Perhaps you're also wondering "what's up with the random mixing in of Greek letters?" You got me there.
Comparison to Collaborative Filtering
Item Response may seem very similar to collaborative filtering, so it's worth highlighting the differences.
Collaborative filtering aims to complete a sparsely determined preferences/ratings matrix of consumer - item scores (e.g. "User 513 gave product 149 3.5 
s") $M$. A common approach is alternating least squares which iteratively factors the matrix into a product-feature matrix $P$ and a customer-preference matrix $C$. The goal is to create these so that their product "accurately completes" $M$, ie if $CP = \overline{M}$ then the difference $M - \overline{M}$ is small wherever we have entries for $M$ (remember, $M$ is incomplete).

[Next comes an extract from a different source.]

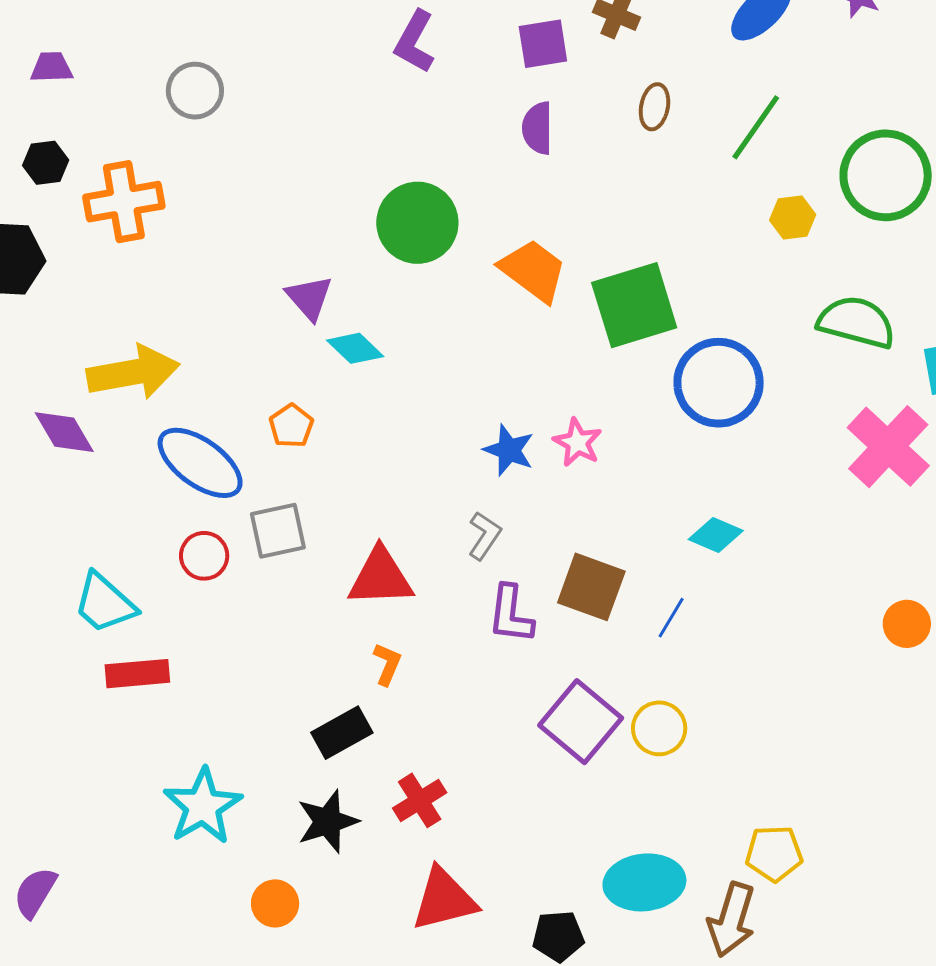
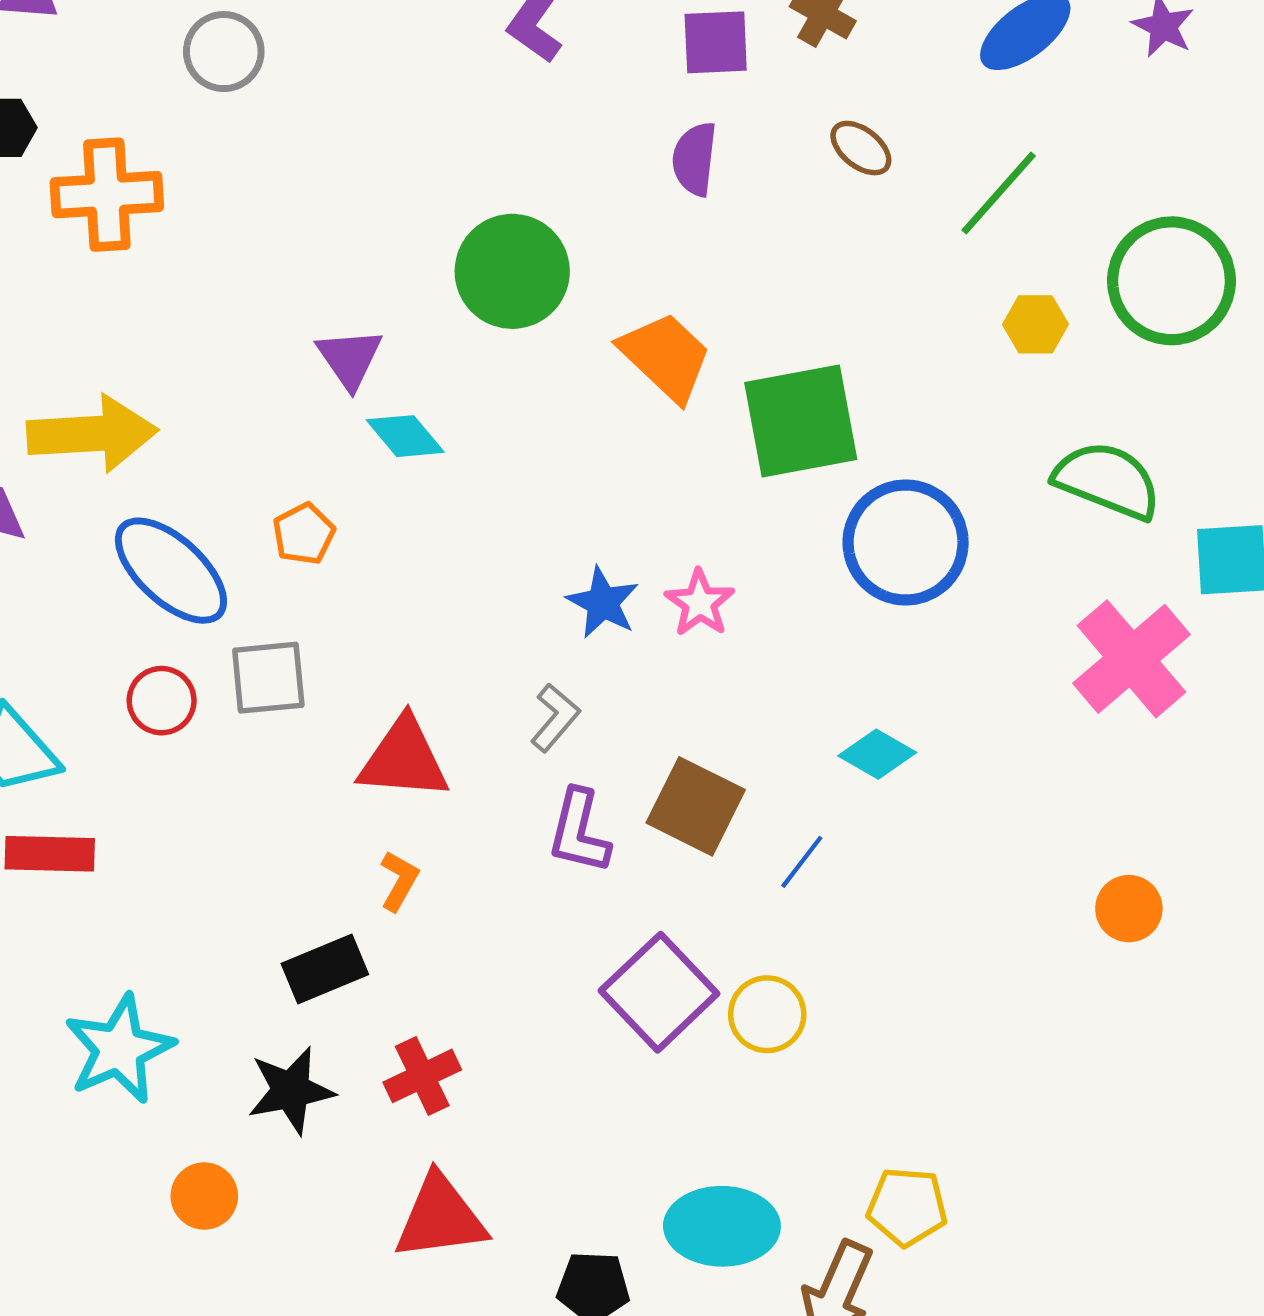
brown ellipse: (654, 107) -> (861, 148), turned -69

A key fact is that the matrix $\overline{M}$ (the list of recommendations) is the important output here, and the factors $C$ and $P$ are intriguing but not critical. This is different from Item Response where the background variables describing difficulty and aptitude for each question, student are the primary desired outputs (but we could infer $P(\mathrm{correct} | \mathrm{student\_id}, \mathrm{question\_id})$ for unseen pairings!).
The other distinction worth mentioning is that the IR models have enormous flexibility in how they inform the probability of success, as we've seen above. Collaborative filtering, at least with ALS, is just optimizing a matrix factorization task. Since $\overline{M} = CP$, the user-product score can only be the dot product of the product-feature vector and the customer-preference vector, it attempts to encode "how well do the consumer preferences overlap with the product features." It does not lend itself to any extensions to capture more domain-specific nuance as we did here.